Collected data:
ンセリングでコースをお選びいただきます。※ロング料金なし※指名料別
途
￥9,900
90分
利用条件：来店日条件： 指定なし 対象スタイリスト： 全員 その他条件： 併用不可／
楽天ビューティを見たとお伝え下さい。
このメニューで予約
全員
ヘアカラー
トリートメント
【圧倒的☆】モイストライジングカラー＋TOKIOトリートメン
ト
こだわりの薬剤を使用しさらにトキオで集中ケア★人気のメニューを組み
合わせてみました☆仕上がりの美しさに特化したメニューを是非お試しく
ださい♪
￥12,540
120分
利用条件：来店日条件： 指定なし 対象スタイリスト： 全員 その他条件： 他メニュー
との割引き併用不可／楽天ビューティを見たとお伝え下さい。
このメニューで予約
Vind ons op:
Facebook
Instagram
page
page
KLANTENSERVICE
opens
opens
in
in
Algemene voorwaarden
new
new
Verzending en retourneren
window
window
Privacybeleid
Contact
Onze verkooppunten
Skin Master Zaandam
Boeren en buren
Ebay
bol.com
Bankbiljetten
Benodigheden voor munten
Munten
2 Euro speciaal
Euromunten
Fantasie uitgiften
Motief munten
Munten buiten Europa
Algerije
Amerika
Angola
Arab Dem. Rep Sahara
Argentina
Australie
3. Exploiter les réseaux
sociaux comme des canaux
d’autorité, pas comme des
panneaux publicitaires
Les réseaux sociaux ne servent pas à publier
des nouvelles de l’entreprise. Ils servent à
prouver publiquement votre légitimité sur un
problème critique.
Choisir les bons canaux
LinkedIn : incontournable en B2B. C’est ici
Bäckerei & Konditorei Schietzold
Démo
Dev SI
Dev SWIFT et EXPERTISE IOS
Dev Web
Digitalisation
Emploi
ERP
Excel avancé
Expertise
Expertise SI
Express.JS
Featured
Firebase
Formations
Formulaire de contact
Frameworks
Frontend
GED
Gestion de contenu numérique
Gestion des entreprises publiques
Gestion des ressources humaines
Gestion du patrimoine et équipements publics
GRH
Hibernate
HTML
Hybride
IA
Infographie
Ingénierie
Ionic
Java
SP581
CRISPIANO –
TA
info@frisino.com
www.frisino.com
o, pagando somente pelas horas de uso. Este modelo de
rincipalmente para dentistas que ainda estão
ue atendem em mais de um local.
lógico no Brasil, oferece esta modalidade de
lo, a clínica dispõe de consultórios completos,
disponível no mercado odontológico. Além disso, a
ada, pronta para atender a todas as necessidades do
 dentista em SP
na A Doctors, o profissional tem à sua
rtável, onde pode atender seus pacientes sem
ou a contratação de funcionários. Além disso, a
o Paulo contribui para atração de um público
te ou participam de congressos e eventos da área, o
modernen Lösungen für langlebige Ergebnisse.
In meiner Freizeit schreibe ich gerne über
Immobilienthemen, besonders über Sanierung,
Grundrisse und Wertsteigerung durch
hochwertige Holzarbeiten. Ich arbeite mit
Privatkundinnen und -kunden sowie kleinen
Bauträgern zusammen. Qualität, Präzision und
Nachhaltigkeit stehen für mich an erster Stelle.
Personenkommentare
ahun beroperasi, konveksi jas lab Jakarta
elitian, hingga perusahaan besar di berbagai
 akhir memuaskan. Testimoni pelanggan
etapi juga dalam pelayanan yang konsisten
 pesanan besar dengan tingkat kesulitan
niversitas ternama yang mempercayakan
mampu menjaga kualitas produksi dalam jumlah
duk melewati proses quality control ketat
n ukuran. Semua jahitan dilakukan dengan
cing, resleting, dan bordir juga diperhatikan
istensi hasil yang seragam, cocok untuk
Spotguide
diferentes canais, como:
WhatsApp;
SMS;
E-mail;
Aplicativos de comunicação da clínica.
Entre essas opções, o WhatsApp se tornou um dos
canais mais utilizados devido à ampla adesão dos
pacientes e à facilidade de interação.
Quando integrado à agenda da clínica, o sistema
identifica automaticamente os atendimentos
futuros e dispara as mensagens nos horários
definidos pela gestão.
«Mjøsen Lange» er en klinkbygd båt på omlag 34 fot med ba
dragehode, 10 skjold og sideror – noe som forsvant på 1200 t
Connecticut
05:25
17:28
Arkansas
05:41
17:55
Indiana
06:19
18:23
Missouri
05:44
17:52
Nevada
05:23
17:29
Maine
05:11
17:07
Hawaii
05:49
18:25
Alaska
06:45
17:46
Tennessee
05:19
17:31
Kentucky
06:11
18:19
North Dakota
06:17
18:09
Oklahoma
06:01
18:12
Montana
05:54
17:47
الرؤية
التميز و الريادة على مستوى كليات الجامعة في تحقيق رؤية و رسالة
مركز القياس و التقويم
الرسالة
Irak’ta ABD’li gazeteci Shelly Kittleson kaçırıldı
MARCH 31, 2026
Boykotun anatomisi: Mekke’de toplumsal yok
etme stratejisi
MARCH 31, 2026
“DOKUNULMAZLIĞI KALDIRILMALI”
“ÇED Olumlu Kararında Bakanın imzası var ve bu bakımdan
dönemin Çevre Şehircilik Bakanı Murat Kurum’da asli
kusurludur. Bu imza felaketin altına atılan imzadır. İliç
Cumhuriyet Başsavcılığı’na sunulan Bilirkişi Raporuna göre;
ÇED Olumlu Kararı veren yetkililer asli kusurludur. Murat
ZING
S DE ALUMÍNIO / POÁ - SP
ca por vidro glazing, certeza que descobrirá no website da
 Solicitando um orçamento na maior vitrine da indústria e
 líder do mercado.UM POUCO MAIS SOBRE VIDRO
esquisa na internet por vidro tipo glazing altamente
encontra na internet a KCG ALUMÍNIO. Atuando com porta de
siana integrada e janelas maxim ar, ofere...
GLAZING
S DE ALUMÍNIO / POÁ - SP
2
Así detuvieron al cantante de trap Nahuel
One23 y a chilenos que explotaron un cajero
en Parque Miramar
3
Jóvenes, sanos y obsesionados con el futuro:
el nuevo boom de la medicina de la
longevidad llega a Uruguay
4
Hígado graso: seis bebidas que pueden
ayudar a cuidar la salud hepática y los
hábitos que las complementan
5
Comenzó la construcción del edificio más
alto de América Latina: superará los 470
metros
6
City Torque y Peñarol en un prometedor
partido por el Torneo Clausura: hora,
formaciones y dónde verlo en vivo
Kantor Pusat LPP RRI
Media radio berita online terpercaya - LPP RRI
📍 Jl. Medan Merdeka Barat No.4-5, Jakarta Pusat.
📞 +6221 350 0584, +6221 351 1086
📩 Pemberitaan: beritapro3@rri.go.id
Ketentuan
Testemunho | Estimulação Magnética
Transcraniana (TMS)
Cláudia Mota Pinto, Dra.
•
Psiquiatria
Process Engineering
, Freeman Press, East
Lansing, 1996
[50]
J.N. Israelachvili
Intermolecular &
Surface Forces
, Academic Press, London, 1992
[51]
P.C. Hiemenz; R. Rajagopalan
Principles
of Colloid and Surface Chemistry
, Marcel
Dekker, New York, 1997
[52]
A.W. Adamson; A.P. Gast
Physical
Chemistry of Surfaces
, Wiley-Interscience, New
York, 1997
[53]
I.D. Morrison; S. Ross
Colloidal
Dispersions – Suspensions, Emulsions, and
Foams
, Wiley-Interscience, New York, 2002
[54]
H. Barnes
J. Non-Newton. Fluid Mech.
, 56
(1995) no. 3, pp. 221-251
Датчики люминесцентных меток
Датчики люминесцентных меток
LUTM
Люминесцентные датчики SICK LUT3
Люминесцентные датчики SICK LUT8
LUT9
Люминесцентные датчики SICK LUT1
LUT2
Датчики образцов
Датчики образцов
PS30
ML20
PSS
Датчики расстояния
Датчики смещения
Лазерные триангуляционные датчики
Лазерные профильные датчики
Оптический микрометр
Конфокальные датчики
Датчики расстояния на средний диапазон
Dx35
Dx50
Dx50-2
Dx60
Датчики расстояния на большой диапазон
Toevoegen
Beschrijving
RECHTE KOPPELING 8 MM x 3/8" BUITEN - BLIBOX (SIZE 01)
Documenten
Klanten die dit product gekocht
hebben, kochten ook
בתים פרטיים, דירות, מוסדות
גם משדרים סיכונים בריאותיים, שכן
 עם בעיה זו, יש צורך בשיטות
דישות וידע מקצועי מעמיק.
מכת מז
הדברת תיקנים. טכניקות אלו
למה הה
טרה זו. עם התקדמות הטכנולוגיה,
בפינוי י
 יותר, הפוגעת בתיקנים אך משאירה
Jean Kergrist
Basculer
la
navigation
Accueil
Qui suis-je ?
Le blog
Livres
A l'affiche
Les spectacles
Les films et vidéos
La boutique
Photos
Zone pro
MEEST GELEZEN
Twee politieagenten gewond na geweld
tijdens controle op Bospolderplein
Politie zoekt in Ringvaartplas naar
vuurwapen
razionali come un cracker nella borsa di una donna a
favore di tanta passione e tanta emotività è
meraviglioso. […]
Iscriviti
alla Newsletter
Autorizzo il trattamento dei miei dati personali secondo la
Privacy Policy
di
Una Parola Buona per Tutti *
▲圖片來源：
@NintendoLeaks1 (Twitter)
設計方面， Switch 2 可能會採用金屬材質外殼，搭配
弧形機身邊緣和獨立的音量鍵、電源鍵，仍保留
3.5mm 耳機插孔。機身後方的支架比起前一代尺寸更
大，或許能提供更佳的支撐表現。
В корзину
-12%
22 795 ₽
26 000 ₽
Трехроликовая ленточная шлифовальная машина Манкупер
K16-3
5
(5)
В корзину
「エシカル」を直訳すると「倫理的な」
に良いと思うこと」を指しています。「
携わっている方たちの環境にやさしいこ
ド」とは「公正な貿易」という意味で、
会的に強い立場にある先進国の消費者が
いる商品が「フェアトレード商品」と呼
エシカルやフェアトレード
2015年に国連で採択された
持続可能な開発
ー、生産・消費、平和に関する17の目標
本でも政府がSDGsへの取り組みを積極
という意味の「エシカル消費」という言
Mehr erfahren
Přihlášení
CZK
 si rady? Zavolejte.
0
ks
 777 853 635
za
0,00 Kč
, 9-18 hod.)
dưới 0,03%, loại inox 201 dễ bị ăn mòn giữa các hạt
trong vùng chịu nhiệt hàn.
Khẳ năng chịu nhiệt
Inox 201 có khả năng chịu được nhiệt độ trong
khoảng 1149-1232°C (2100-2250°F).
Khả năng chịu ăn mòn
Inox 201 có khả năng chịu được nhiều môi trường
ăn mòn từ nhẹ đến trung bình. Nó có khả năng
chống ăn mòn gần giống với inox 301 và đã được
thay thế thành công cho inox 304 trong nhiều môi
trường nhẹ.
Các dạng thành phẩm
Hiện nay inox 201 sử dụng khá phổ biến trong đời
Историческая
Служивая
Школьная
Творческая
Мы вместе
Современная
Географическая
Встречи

**What to produce**
Starting at the line that has "Motief munten" in the records above, restate word for word every line until the one that has "Gestion des entreprises publiques", and include that one as well.

**Answer section**
Motief munten
Munten buiten Europa
Algerije
Amerika
Angola
Arab Dem. Rep Sahara
Argentina
Australie
3. Exploiter les réseaux
sociaux comme des canaux
d’autorité, pas comme des
panneaux publicitaires
Les réseaux sociaux ne servent pas à publier
des nouvelles de l’entreprise. Ils servent à
prouver publiquement votre légitimité sur un
problème critique.
Choisir les bons canaux
LinkedIn : incontournable en B2B. C’est ici
Bäckerei & Konditorei Schietzold
Démo
Dev SI
Dev SWIFT et EXPERTISE IOS
Dev Web
Digitalisation
Emploi
ERP
Excel avancé
Expertise
Expertise SI
Express.JS
Featured
Firebase
Formations
Formulaire de contact
Frameworks
Frontend
GED
Gestion de contenu numérique
Gestion des entreprises publiques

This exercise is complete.